● TASK DETAILS
Write only the number of lines in the entries that hold the string "caucus".

Dataset entries:

*** Begin section ***

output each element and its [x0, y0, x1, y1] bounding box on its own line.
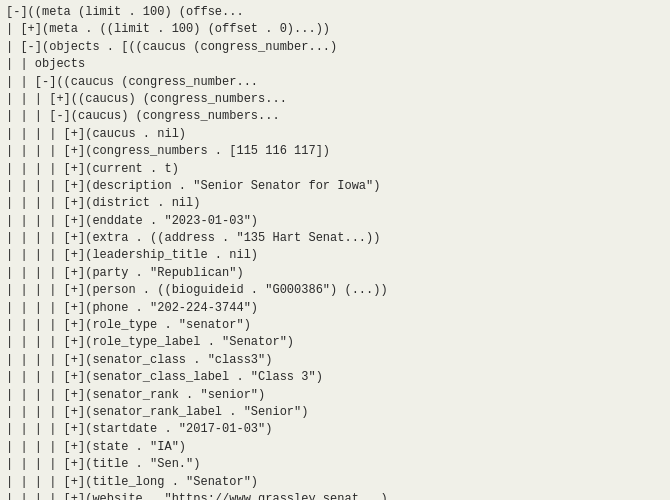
code-line[interactable]: | | | | [+](leadership_title . nil) [6, 247, 664, 264]
code-line[interactable]: | | | [+]((caucus) (congress_numbers... [6, 91, 664, 108]
code-line[interactable]: | | | | [+](enddate . "2023-01-03") [6, 213, 664, 230]
code-line[interactable]: | | objects [6, 56, 664, 73]
code-line[interactable]: | | | | [+](extra . ((address . "135 Har… [6, 230, 664, 247]
code-line[interactable]: | | | | [+](phone . "202-224-3744") [6, 300, 664, 317]
code-line[interactable]: | | | | [+](role_type_label . "Senator") [6, 334, 664, 351]
code-line[interactable]: [-]((meta (limit . 100) (offse... [6, 4, 664, 21]
code-line[interactable]: | | | | [+](senator_rank_label . "Senior… [6, 404, 664, 421]
code-line[interactable]: | | | | [+](role_type . "senator") [6, 317, 664, 334]
code-line[interactable]: | | | | [+](senator_class_label . "Class… [6, 369, 664, 386]
code-line[interactable]: | | | [-](caucus) (congress_numbers... [6, 108, 664, 125]
code-line[interactable]: | | | | [+](startdate . "2017-01-03") [6, 421, 664, 438]
code-line[interactable]: | | | | [+](district . nil) [6, 195, 664, 212]
code-line[interactable]: | | | | [+](senator_class . "class3") [6, 352, 664, 369]
code-line[interactable]: | | | | [+](title . "Sen.") [6, 456, 664, 473]
code-line[interactable]: | | | | [+](current . t) [6, 161, 664, 178]
code-line[interactable]: | | | | [+](congress_numbers . [115 116 … [6, 143, 664, 160]
code-output: [-]((meta (limit . 100) (offse... | [+](… [0, 0, 670, 500]
code-line[interactable]: | [+](meta . ((limit . 100) (offset . 0)… [6, 21, 664, 38]
code-line[interactable]: | | | | [+](caucus . nil) [6, 126, 664, 143]
code-line[interactable]: | | | | [+](title_long . "Senator") [6, 474, 664, 491]
code-line[interactable]: | | | | [+](person . ((bioguideid . "G00… [6, 282, 664, 299]
code-line[interactable]: | | | | [+](description . "Senior Senato… [6, 178, 664, 195]
code-line[interactable]: | | [-]((caucus (congress_number... [6, 74, 664, 91]
code-line[interactable]: | | | | [+](senator_rank . "senior") [6, 387, 664, 404]
code-line[interactable]: | [-](objects . [((caucus (congress_numb… [6, 39, 664, 56]
code-line[interactable]: | | | | [+](state . "IA") [6, 439, 664, 456]
code-line[interactable]: | | | | [+](website . "https://www.grass… [6, 491, 664, 500]
code-line[interactable]: | | | | [+](party . "Republican") [6, 265, 664, 282]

*** End section ***

● RESPONSE AREA
5